Le matin suivant – clair et gai au dehors – le jour se glissa tamisé à travers les jalousies de la chambre silencieuse, parant la couche et celle qui l’occupait d’une lumière adoucie et délicate. Edgar Linton avait la tête appuyée sur l’oreiller et les yeux fermés. Les jeunes et belles lignes de son visage offraient l’aspect de la mort presque autant que celles de la forme étendue près de lui, et elles étaient presque aussi rigides; mais son immobilité était celle de l’angoisse épuisée, l’immobilité de Catherine était celle de la paix parfaite. Le front uni, les paupières closes, les lèvres sur lesquelles semblait voltiger un sourire: un ange céleste n’aurait pu être plus beau qu’elle. Je subissais l’influence du calme infini où elle reposait; jamais je n’avais été dans une disposition d’esprit plus sainte qu’en ce moment, devant cette paisible image de la paix divine. Je répétais instinctivement les mots qu’elle avait prononcés quelques heures plus tôt: «Incomparablement au delà et au-dessus de nous tous! Qu’elle soit encore sur la terre ou déjà au ciel, son âme habite maintenant en Dieu!»

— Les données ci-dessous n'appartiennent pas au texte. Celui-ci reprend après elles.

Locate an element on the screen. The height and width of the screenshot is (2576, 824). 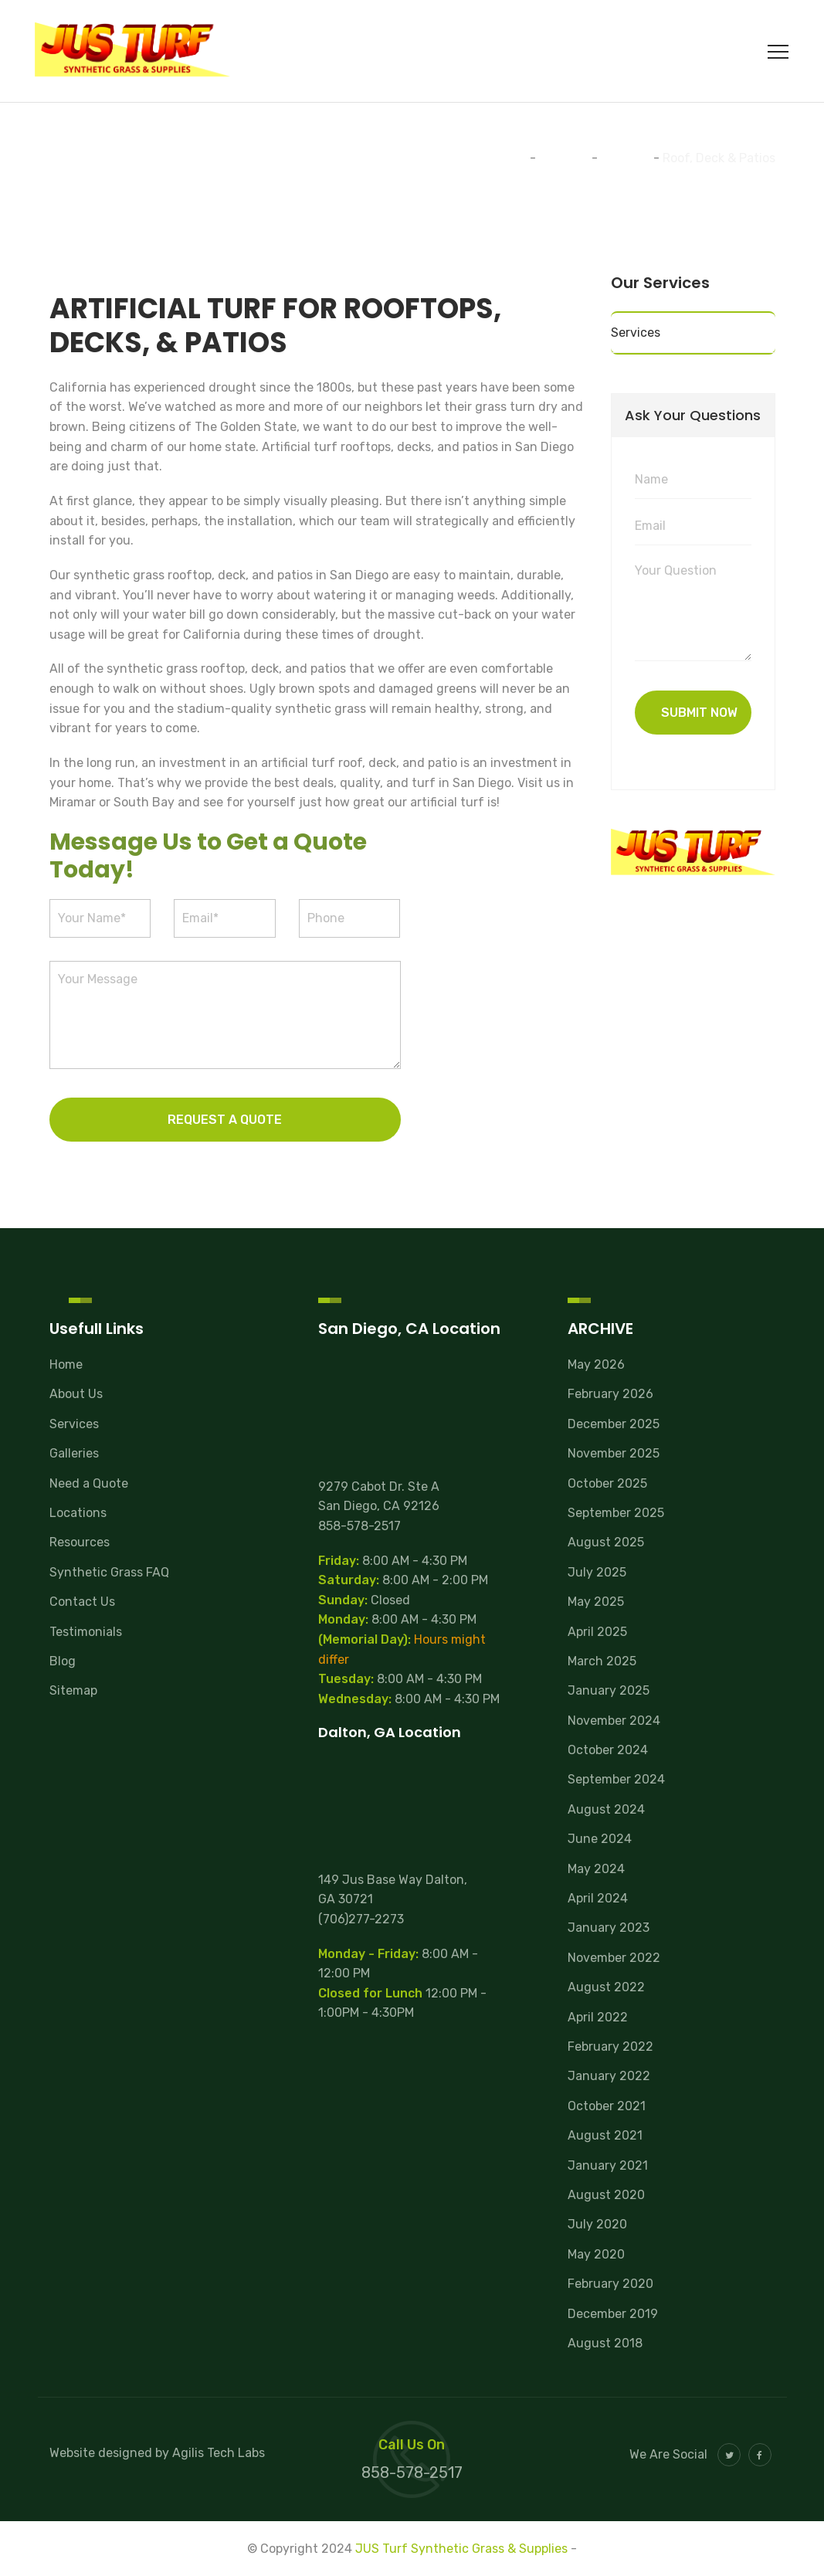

Je ne sais si c’est une disposition qui m’est particulière, mais il est rare que je ne me sente pas presque heureuse quand je veille dans une chambre mortuaire, pourvu qu’il n’y ait pour partager ce devoir avec moi personne qui gémisse ou se désespère. J’y vois un repos que ni la terre ni l’enfer ne peuvent troubler; j’y trouve l’assurance d’un au-delà sans bornes et sans ombres – l’Éternité enfin conquise – où la vie est illimitée dans sa durée, l’amour dans son désintéressement, la joie dans sa plénitude. Je remarquai à cette occasion combien il y a d’égoïsme même dans un amour comme celui de Mr Linton, qui s’affligeait si vivement de la délivrance bénie de Catherine. Sans doute pouvait-on douter, après l’existence agitée et impatiente qu’elle avait menée, qu’elle eût mérité de trouver enfin le havre de la paix. On en pouvait douter dans les moments de froide réflexion, mais non pas alors, en présence de son cadavre, qui proclamait sa propre tranquillité et semblait ainsi donner l’assurance que l’âme qui avait habité là jouissait de la même quiétude.

– Croyez-vous que des personnes comme elle soient heureuses dans l’autre monde, monsieur? Je donnerais beaucoup pour le savoir.

J’éludai la réponse à la question de Mrs Dean, qui me parut quelque peu hétérodoxe. Elle reprit:

Si nous repassons l’existence de Catherine Linton, je crains que nous ne soyons pas fondés à le croire; mais nous la laisserons avec son Créateur.